Chelsea was to market and sell the individual serviced apartments to investors subject to the lease to Park Hotel. This occurred. The Owners Corporation originally brought both a claim in negligence for economic loss and a claim for breach of statutory warranties under section 18D of the Home Building Act 1989 (NSW) but abandoned the latter claim prior to the hearing. It was agreed between the parties that clause 6(f) of the Home Building Regulation 2004 (NSW) excluded the operation of section 18D.
Justice McDougall held that the duty of care alleged was novel, in the sense that it did not fall within any established category of duty of care shown in the authorities and that the decision of Bryan v Maloney was not authority for the existence of the alleged duty of care because:
- the conclusion in that case that the builder owed a duty of care to a successor in title to the person for whom the house had been constructed depended on the anterior conclusion that the builder owed a duty of care to that earlier proprietor;
- in circumstances where Brookfield and Chelsea had carefully negotiated out, in detail, the terms of their bargain, there was no reason for imposing some separate duty of care as between Brookfield and Chelsea; and
- in any event, the conclusion in Bryan depended on the proposition that there was a relationship of proximity between the builder and the subsequent owner; and the concept of proximity as a determinate of the existence of a duty of care has since been “discarded”.

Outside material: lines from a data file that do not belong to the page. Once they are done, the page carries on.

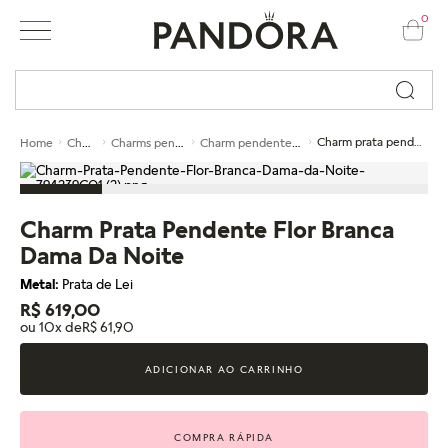
0
Busque por nome ou código...
Charms
Charms pendentes
Charm pendente de prata
Charm prata pendente flor branca dama da noite
Home
Charm Prata Pendente Flor Branca
Dama Da Noite
Metal:
Prata de Lei
R$ 619,00
ou 10x de
R$ 61,90
ADICIONAR AO CARRINHO
COMPRA RÁPIDA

His Honour also observed that the legislature had put in place a regime for the protection of those who buy residential property. That regime excluded commercial developments including the Chelsea development. The invitation by the Owners Corporation was thus not only for his Honour to identify and impose a novel duty of care as a judge at first instance, but for his Honour to go where the legislature had decided, as a matter of policy, it would not.
McDougall J had previously decided the Star of the Sea Decision, in which his Honour determined that the Courts should not impose some additional common law duty where an owners corporation enjoyed the benefit of the statutory warranties under the Home Building Act 1989 (NSW).